Overview
The study gives concrete, manually verified results across 14 datasets, so conclusions about OpenIE strength, explainability, and miscalibration are well supported.
Citations59
Evidence Strength0.70
Confidence0.88
Risk Signals10
Trust Signals
Findings with numeric evidence: 6/6
Findings with evidence refs: 6/6
Results with explicit delta: 3/5
Reproducibility
Status: Code + data available
Open source: Partial
At A Glance
Cost impact: 40%
Production readiness: 50%
Novelty: 40%
Why It Matters For Business
ChatGPT can propose high-quality extraction candidates and readable explanations without labels, but it is not a drop-in replacement for supervised IE when you need precise, well-calibrated automated extraction.
Who Should Care
Summary TLDR
This paper evaluates ChatGPT on seven fine-grained information extraction tasks (14 datasets) across four dimensions: performance, explainability, calibration, and faithfulness. Key takeaways: ChatGPT underperforms supervised baselines in the Standard-IE (labelled) setting, but human judges rate its outputs highly in an OpenIE (no label set) setting (e.g., 84–97% reasonable on ET/NER/RC). ChatGPT gives high-quality explanations and faithful alignment to input text (>95% faithfulness), but it is poorly calibrated and often overconfident (high ECEs and confidence gaps). The authors release annotated test sets and code.
Problem Statement
Can a conversational LLM (ChatGPT) reliably perform common information extraction tasks, explain its answers, provide calibrated uncertainties, and stay faithful to source text — and how does it compare to supervised baselines?
Main Contribution
Systematic evaluation of ChatGPT on 7 IE tasks (14 datasets) along four dimensions: performance, explainability, calibration, and faithfulness.
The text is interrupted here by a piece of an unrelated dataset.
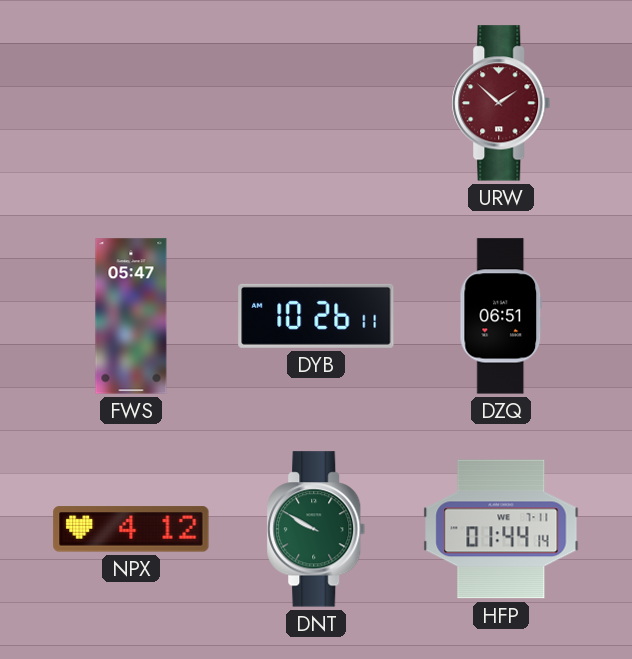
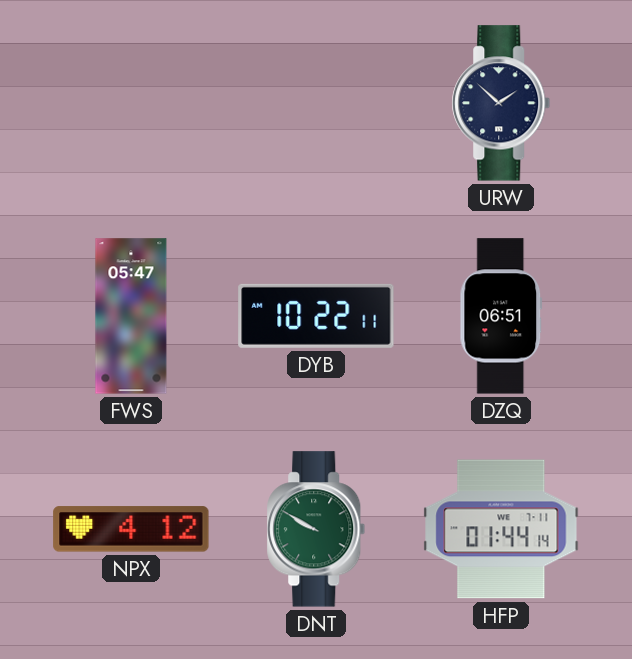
URW dial: burgundy -> navy
DYB: 10:26 -> 10:22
Comparison with BERT/RoBERTa and SOTA models under a Standard-IE (label set) and an OpenIE (no labels) setup.
Key Findings
ChatGPT underperforms supervised baselines on Standard-IE tasks.
In the OpenIE setting, human experts rate ChatGPT's outputs as reasonable at high rates.
Results
| Metric | Value | Baseline | Delta | Split / Dataset | Evidence | Evidence Ref |
|---|---|---|---|---|---|---|
| Standard-IE performance (representative) | ChatGPT substantially below SOTA on many tasks (e.g., EE trigger/arg 16.6/7.8 vs SOTA ~72/56) | SOTA per task | Large negative gap on complex tasks | Full test sets (Table 2) | Table 2 shows ChatGPT much lower than supervised baselines on RE and EE | Table 2 |
| OpenIE judged reasonable rate | ET/NER/RC judged reasonable: 97.2% / 93.3% / 84.3% | N/A (human judgement) | — | Sampled test sets (≈200 per dataset) | Table 3 reports human expert judgement on OpenIE outputs | Table 3 |
What To Try In 7 Days
Run ChatGPT in OpenIE mode on unlabeled corpora to generate candidate extractions for human review.
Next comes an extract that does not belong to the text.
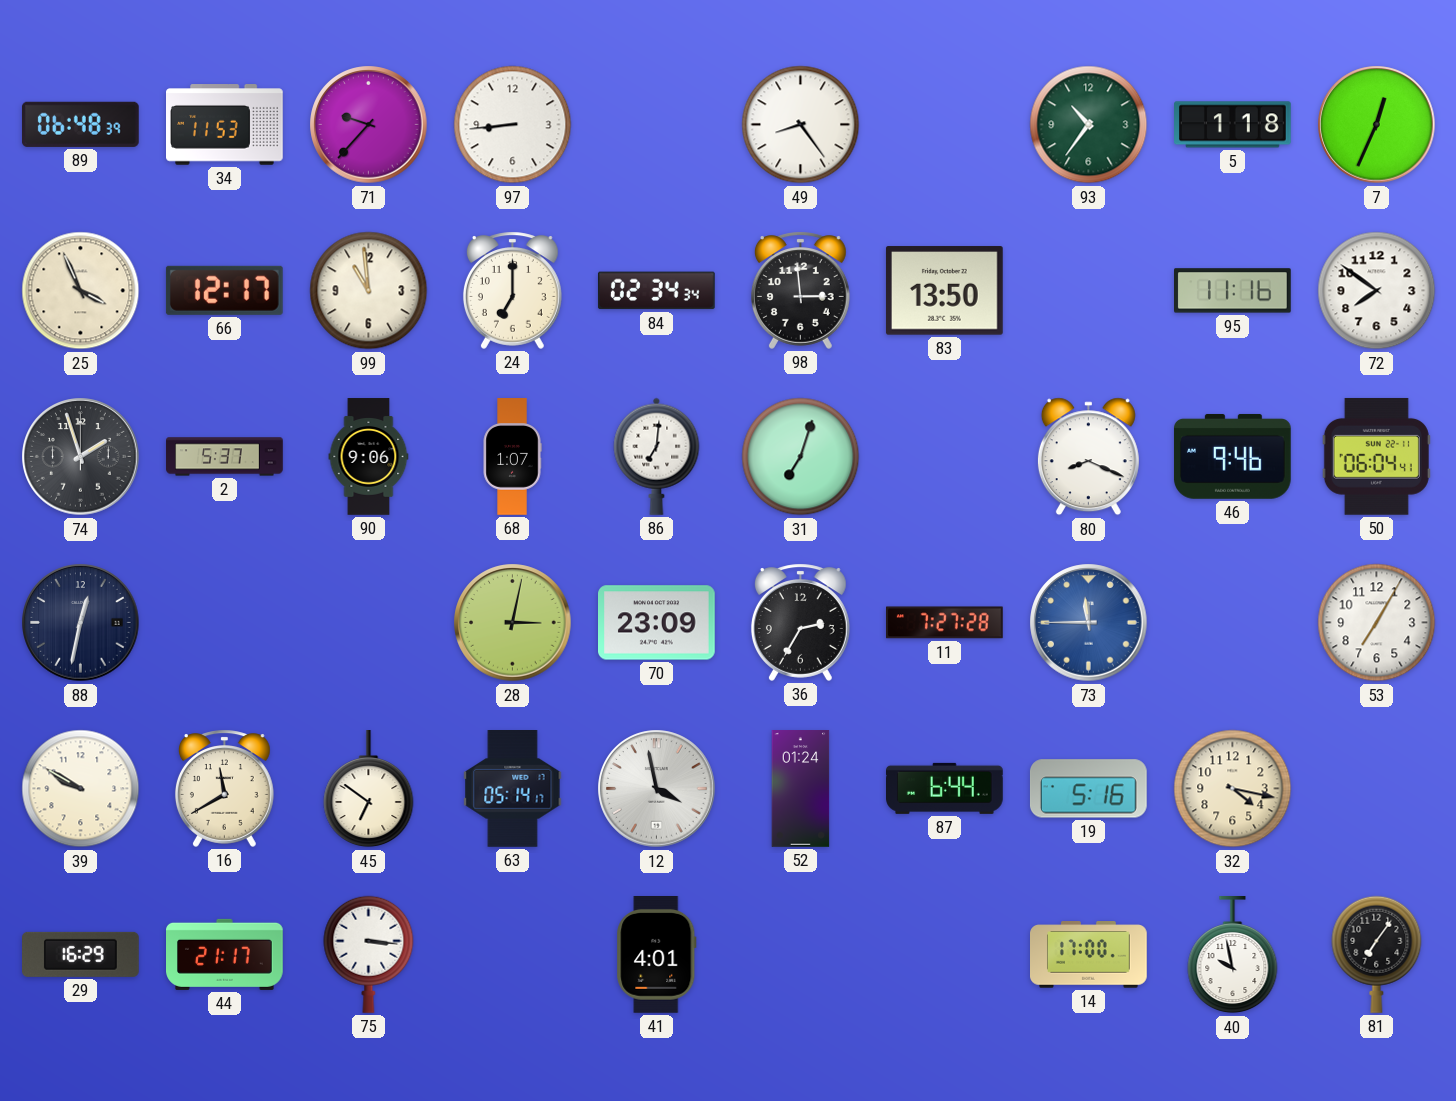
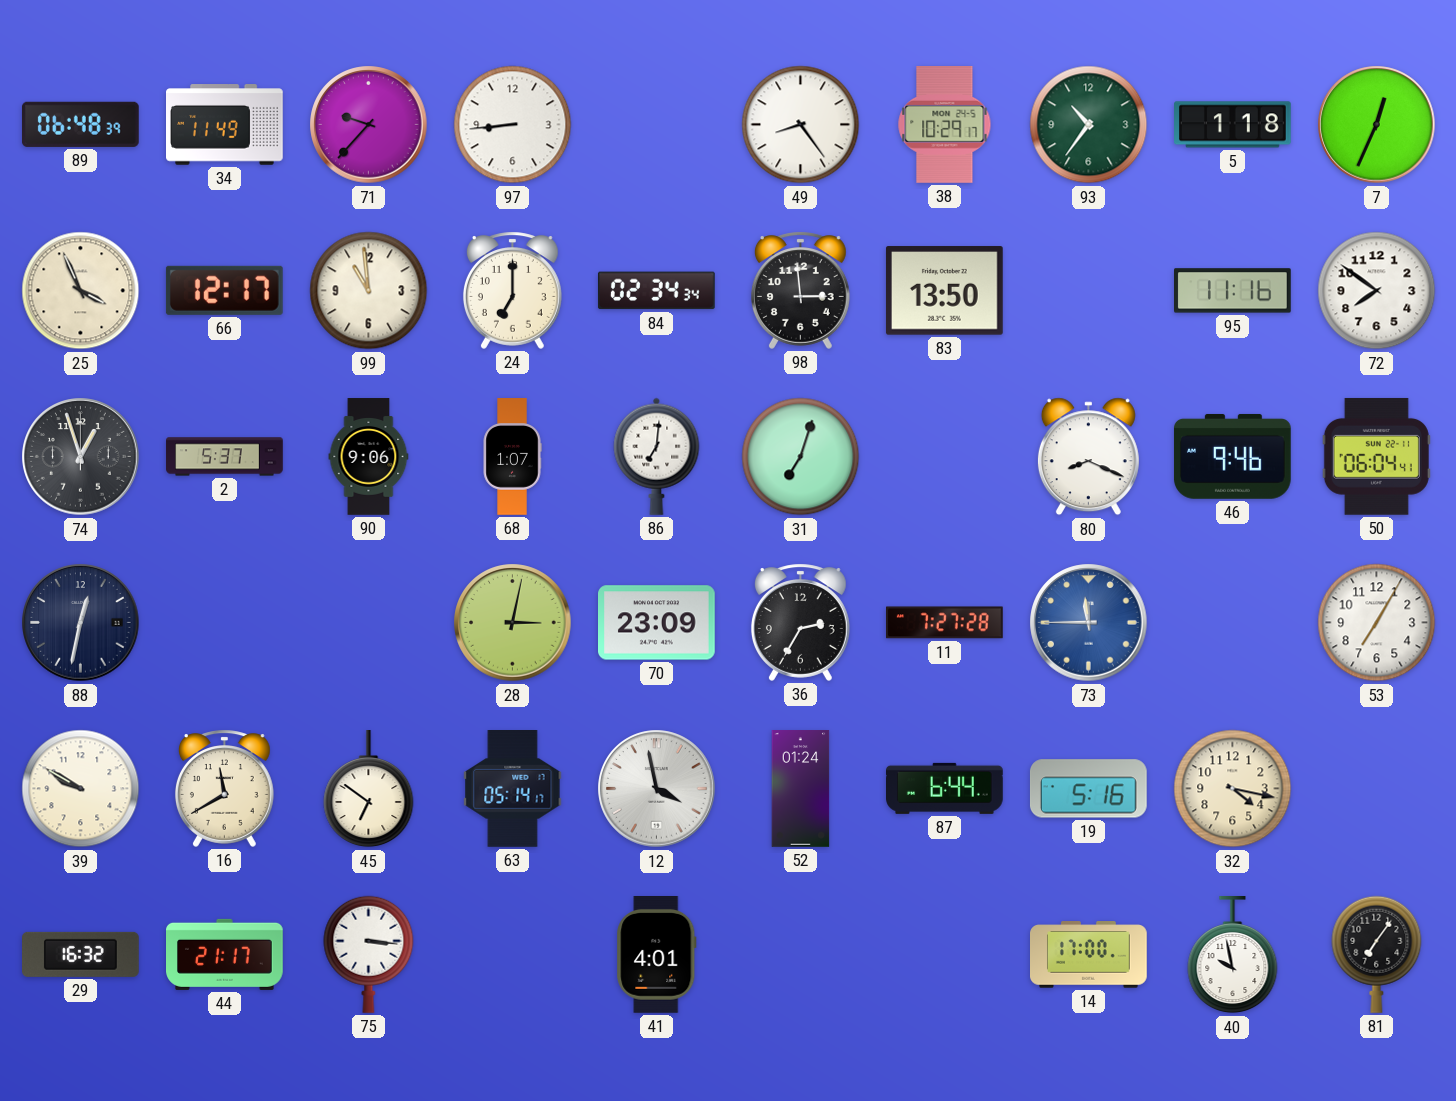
34: 11:53 -> 11:49
38: none -> 10:29
74: 1:57 -> 12:57
29: 16:29 -> 16:32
Use ChatGPT top-5 outputs as a short-listed candidate set to accelerate annotators and reduce labeling time.
Add a lightweight calibrator or thresholding step before accepting predictions for decisions that need reliable confidences.
Reproducibility
Risks & Boundaries
Limitations
ChatGPT is a closed model; internal training details are unknown and may affect reproducibility.
Human evaluation was sampled (~200 per dataset) and subjective, especially for OpenIE reasonableness.
When Not To Use
When you require SOTA supervised extraction accuracy on labelled datasets.
When you need well-calibrated probability estimates for automated decisions.
Failure Modes
Overconfidence: high predicted confidences even on incorrect outputs (poor calibration).
Low recall in top-1 predictions on complex tasks, causing missed extractions unless top-k is used.